I wasn’t worrying; I was thinking.

It was easy to convince folks that the bookmobile was a worthwhile cause for volunteering; all I had to do was give them a quick tour of our three thousand books, CDs, DVDs, and magazines, and tell them about the happy smiles on every face that came aboard. Selling people on how important the bookmobile was to the hundreds of people in the county who couldn’t get to Chilson, home to the only brick-and-mortar library in the county, was the easy part.

The problem was, since Thessie had gone back to school, I’d had a number of people excited about riding along. Unfortunately, almost all had canceled for various reasons, and I’d had to cleverly winnow out a few who I felt might not keep the Eddie secret. Denise was the sole survivor.
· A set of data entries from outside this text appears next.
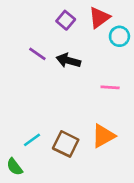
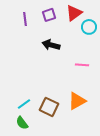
purple square: (66, 20) -> (49, 15), turned 32
purple line: (37, 54) -> (25, 19), moved, turned 48
green semicircle: (15, 167) -> (22, 123), moved

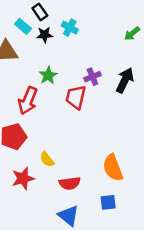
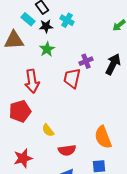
green star: (48, 75) -> (47, 49), moved
red arrow: (28, 101) -> (32, 81), turned -30
red star: (23, 178) -> (23, 158), moved

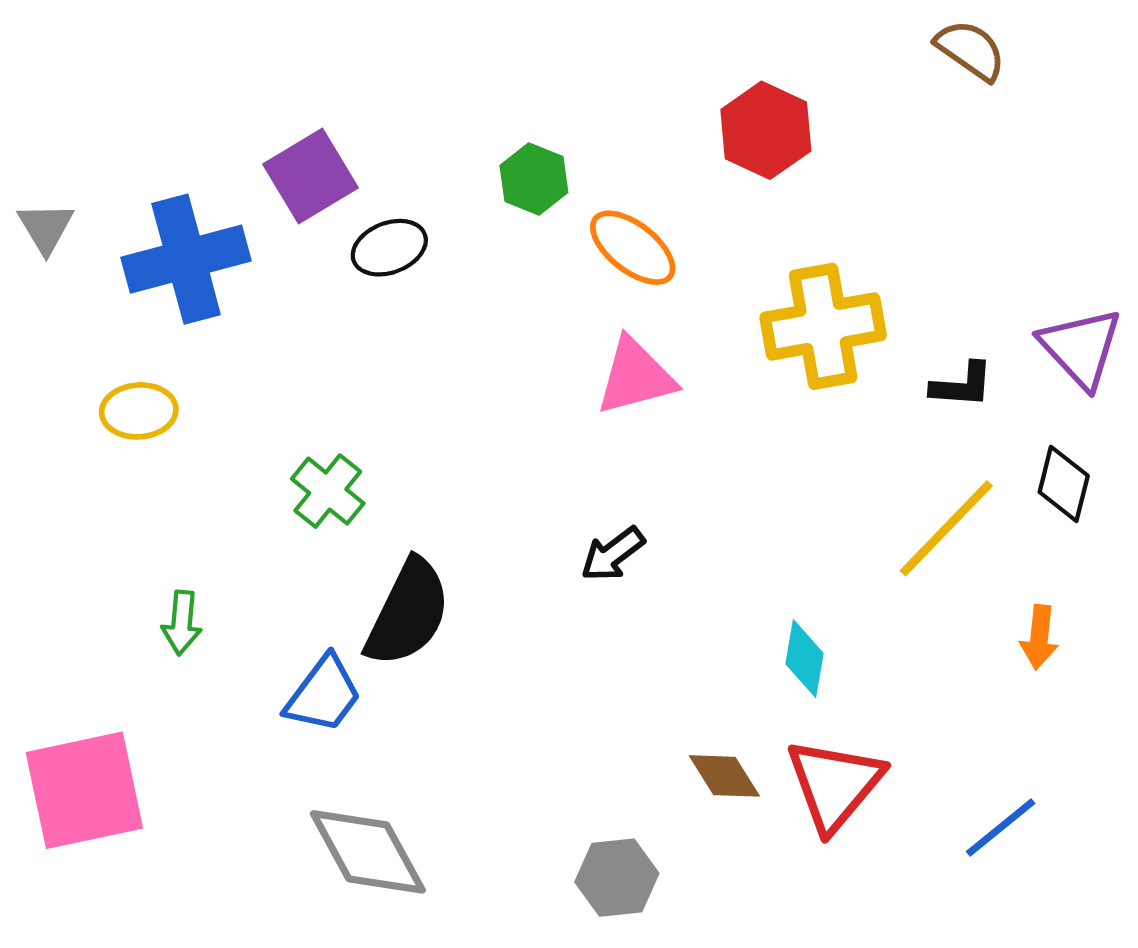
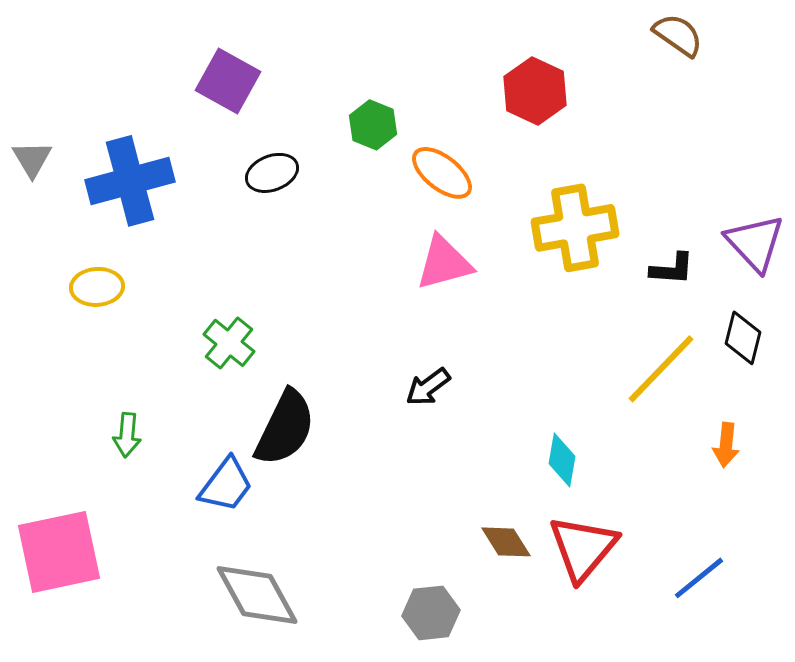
purple square: (311, 176) -> (228, 81), moved, turned -30

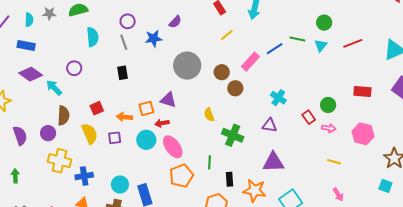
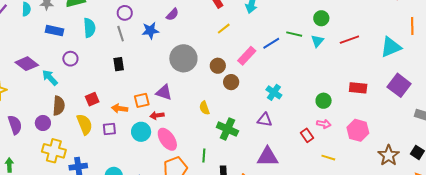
blue rectangle: (26, 45) -> (54, 31), moved
red rectangle: (309, 117) -> (307, 135), moved

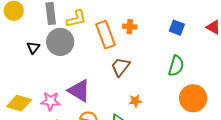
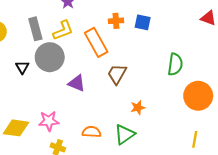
orange cross: (130, 27) -> (116, 21), moved
blue square: (177, 28) -> (143, 22), moved
purple triangle: (79, 91) -> (77, 83), moved, size x0.7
What I needed was to hire someone. Or, more accurately, what I needed was to find the funds to hire someone. Until then, I had to rely on volunteers. And if Denise wasn’t going to be reliable, I’d have to find someone else. Only who?

Thinking hard, I tapped my fingers on the steering wheel. Thought some more. Tapped. Thought.

Then the sun broke through the clouds, skidding bright light across the countryside, and I stopped thinking so hard. It was turning into a beautiful day. Why ruin it with thinking too much?

“Wow. Did you see that?” Denise stretched forward, looking up. “That was one huge woodpecker!”

“Pileated,” I said confidently. It was a newly formed confidence, because I hadn’t known diddly about birds until I started driving the bookmobile. But now that I was out and about so much, I was using the bookmobile’s copy of Birds of Michigan on a regular basis. The two weeks when someone had checked it out had been two very long weeks.

“Really?” Denise twisted in her seat, tracking the bird. “That’s neat. I bet you see a lot of nature stuff. Have you ever come close to hitting a deer?”